Everything is out of order.
Excessive indentation. Flat is better than nested, but close is better than far, so nested wins.
The desire for locality causes function definitions to be scattered among statements.
You’re defining a lot of non-reusable, non-testable functions.

I’m sure you’ve come up with plenty more of complaints (including non-PEP8 camelCase names) but these are the 4 big points I’d like to discuss further.

Order matters.

Most of us read left to right and top to bottom. Even if your primary language doesn’t read left to right and top to bottom your primary programming language almost certainly does. When we make todo lists we give them an order, items at the top are more important. Shopping lists are sometimes ordered starting with vegetables and moving towards more time fragile things like ice cream, because that’s the way the stores are laid out. Computer programs are written line by line in the order we want instructions executed, because that is how computers work.

Order matters. On first encounters with code order matters a lot.

Locality is the topic of both issues 2 & 3. And it can best be summed up as, related things should be close. It’s the most basic element of organization for everything from kitchens to code.

Anytime you’re reading anything you’ll find yourself glancing back to reread a few lines, or sentences, or even words as soon as you’ve encountered something that you don’t understand or doesn’t quite make sense. The further you have to look the longer it’s going to take to get your answer.

Reduce, Reuse, Retest.

We write functions to enhance the readability, and testability of our code. We reduce the size of large functions by breaking them up into higher level discrete steps and creating functions to encapsulate those actions. We reuse common code by creating more functions. We retest, ok well retest doesn’t make much sense, but we increase testability by concentrating functionality into smaller more well defined units.

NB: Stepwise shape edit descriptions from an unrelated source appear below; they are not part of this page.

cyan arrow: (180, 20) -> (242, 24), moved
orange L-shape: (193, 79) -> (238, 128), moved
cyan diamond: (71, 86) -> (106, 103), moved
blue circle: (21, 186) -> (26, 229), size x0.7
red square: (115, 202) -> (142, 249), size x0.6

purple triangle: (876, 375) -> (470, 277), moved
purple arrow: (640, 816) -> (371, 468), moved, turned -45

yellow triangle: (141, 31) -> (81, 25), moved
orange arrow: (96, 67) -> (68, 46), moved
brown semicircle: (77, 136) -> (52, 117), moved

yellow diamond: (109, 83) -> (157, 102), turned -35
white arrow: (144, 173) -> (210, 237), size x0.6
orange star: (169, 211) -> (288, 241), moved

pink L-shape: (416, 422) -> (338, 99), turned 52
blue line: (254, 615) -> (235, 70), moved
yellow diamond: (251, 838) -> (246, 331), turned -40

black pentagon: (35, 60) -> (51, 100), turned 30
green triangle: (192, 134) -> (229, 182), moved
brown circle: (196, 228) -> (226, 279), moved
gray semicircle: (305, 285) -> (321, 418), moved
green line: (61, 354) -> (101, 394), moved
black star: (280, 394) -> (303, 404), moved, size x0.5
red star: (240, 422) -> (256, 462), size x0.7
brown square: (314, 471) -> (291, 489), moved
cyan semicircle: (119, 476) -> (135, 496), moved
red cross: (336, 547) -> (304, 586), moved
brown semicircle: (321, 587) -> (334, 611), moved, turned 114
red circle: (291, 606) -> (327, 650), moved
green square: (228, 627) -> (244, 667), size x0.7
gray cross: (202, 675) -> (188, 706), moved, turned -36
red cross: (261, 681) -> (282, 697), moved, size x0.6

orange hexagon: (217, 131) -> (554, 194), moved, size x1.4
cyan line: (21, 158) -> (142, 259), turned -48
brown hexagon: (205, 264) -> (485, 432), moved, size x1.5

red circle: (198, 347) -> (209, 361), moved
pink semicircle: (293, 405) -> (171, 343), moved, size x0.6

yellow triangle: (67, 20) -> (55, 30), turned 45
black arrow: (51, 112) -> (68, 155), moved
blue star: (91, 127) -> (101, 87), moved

You would never inline all the socket calls necessary to make an HTTP request. Maintainable software is built out of well defined reusable and testable abstractions, and there is no reason that callbacks should not also be reusable and testable as much as possible.

There is a better way.

I’ll admit, I have a love/hate relationship with callbacks. I view them as a necessary evil to do event-driven programming. There is of course a better way to think about callbacks and you may have already guessed it. Deferreds and Dataflow programming. A lot of people use deferreds for the first time much the same way they use plain callbacks.

1 d = getPage(url)
2 def handleResponse(resp):
3     def handleParsed(xmlObj):
4         firstStyle = xmlObj.xpath(pattern)
5         def handleOtherResponse(otherResponse):
6               print otherResponse
7 
8         d3 = getPage(firstStyle['href'])
9         d3.addCallback(handleOtherResponse)
10 
11     d2 = asyncParser(resp.body)
12     d2.addCallback(handleParsed)
13 
14 d.addCallback(handleResponse)

Now, this example, though still contrived is not unrealistic, it is in fact perfectly functional and probably exists in more than a few Twisted using code bases. Of course it’s terrible for all the same reasons our plain callback example was terrible.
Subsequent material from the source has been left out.